Images courtesy Netflix.
1/10 Paramount Pictures decided just a few weeks ago that selling The Cloverfield Project to Netflix would be more profitable than releasing it in theaters, and they were almost certainly right. While Cloverfield and 10 Cloverfield Lane rode critical acclaim to $170.8 million and $110.2 million grosses worldwide, Paradox would have been booed out of theaters within two weeks.
Aboard the Cloverfield space station, an international team lead by Schmidt (Daniel Brühl) has spent almost two years in orbit trying to solve the world’s energy crisis with some kind of science experiment while geopolitics unravel below them. They team is met with a sudden success, and then disaster — the infinite energy device works, but it invokes some kind of reality-alteration paradox, and the Earth disappears. Ava Hamilton (Gugu Mbatha-Raw) and the rest of the crew must figure out where they are in space and how to get home before the Cloverfield disintegrates or they fall victim to the completely random destruction wrought by this paradox that’s never really explained.

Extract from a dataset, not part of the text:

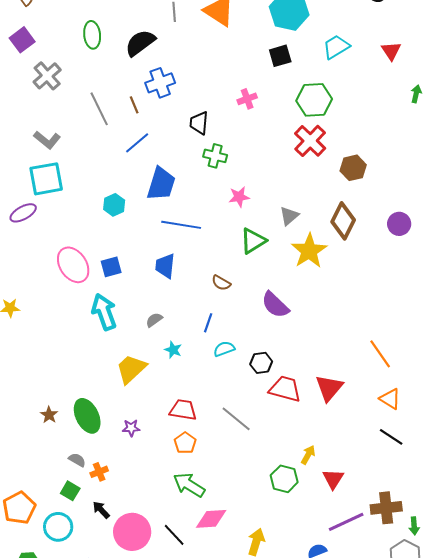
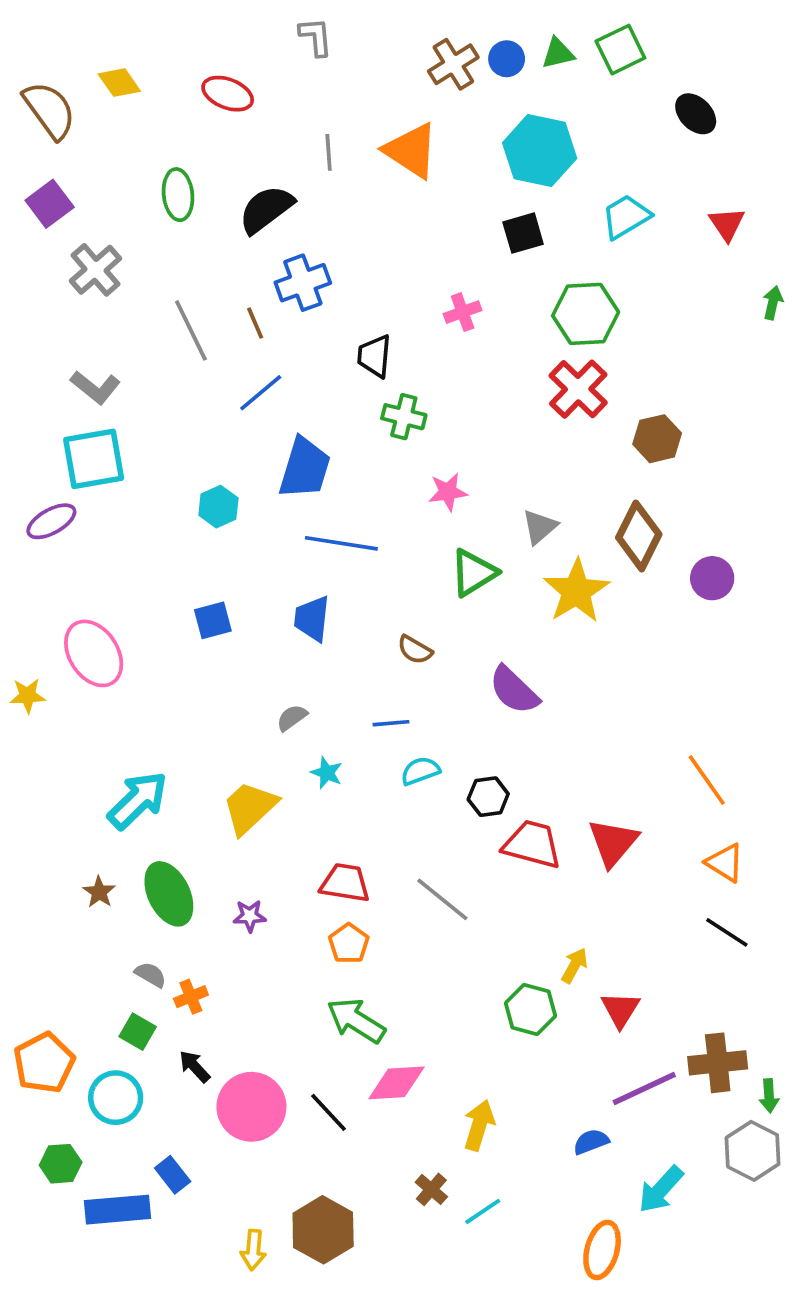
purple circle: (399, 224) -> (712, 578), moved
pink ellipse: (73, 265) -> (94, 653), moved
cyan arrow: (104, 312) -> (138, 800), moved, turned 66
blue line: (208, 323) -> (391, 723), turned 66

The Cloverfield Paradox is like watching a small child play make-believe — with only slightly better special effects. The horror gimmick is that reality is warping and that there are no rules, so every so often something will go haywire and the characters have to deal with it, but what this creates is a story driven not by by characters’ desires and decisions, but by abject randomness. The only thing you can count on is something vaguely freaky happening every 10 minutes or so to keep viewers invested, but there’s no reason to get invested in the first place.